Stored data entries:
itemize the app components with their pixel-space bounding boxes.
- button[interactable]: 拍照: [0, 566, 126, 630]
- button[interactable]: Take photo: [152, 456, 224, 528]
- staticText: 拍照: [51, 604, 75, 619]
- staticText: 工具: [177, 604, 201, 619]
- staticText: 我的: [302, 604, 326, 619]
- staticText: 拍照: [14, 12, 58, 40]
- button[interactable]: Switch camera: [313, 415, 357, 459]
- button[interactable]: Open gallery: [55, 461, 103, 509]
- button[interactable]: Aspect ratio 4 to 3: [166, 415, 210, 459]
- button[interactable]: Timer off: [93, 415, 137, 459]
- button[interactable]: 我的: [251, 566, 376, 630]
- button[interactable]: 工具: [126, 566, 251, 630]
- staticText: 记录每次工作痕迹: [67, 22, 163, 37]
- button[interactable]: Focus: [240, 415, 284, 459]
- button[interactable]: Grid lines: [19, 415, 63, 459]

WHAT IS EXPECTED:
Each line of the data that includes "staticText" should be copied.

ANSWER TO THIS TASK:
- staticText: 拍照: [51, 604, 75, 619]
- staticText: 工具: [177, 604, 201, 619]
- staticText: 我的: [302, 604, 326, 619]
- staticText: 拍照: [14, 12, 58, 40]
- staticText: 记录每次工作痕迹: [67, 22, 163, 37]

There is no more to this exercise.